Well, partly because I guess I didn’t have much real faith in the gadget, I said “Okay,” and went to get the four ham sandwiches and the coffee in a milk-bottle out of my coat-pockets. That was why I couldn’t take off the coat when I put on the coveralls—for fear of spilling the coffee. Then I groaned and ran for the desk. There was a brown puddle spreading on the desk and soaking up my coat. I very nearly said “Damn!”
“I’ve got your brain wavelength,” Slim was saying. I started mopping up with my handkerchief while I hung the coat up to dry. “Now, all I have to do is—come here, Doc!”
I put the sandwiches on the bench in front of him, but for once Slim didn’t even reach. He looked at me and his deep-set eyes were burning. “We are going to be the greatest private investigators in history,” he said. “In fact, we’ll make history. Doc, we’ll be the most important men in America.”

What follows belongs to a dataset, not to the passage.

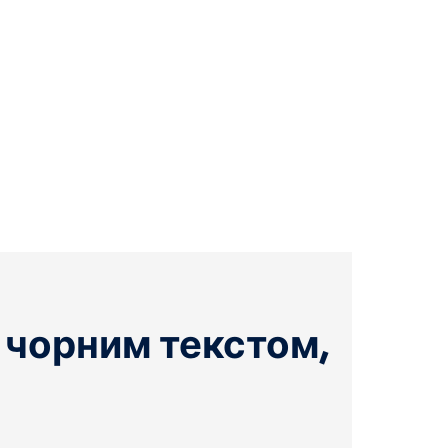
 чорним текстом,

I should have been more enthusiastic, but things were going so badly—“I don’t care,” I told him, “about being a great man, if I can just quit ducking the landlord. I want to walk in under his nose and not be scared of him. If you want to fill my cup to overflowing, just let me use that thing long enough to get something on him.”
Slim was already turning dials. Tubes were lighting up. The set was humming. Pretty soon he pointed to a screen, and I damn near lost my breath. There on a screen about twelve by eighteen inches, big enough so there wasn’t any mistake, I saw myself on the night of July Fourth, just as I bought one ticket for the roller coaster.
I guess my eyes stuck out a foot, for Slim was looking at me with that kind of sad smile. “Roller coasters,” he said gently. “Got enough, Doc?”
I gulped. “Plenty. Cut it off, please.” In the screen I saw the blonde just behind me, and I didn’t want Slim to see her put her arms around me when the roller coaster went over the dip.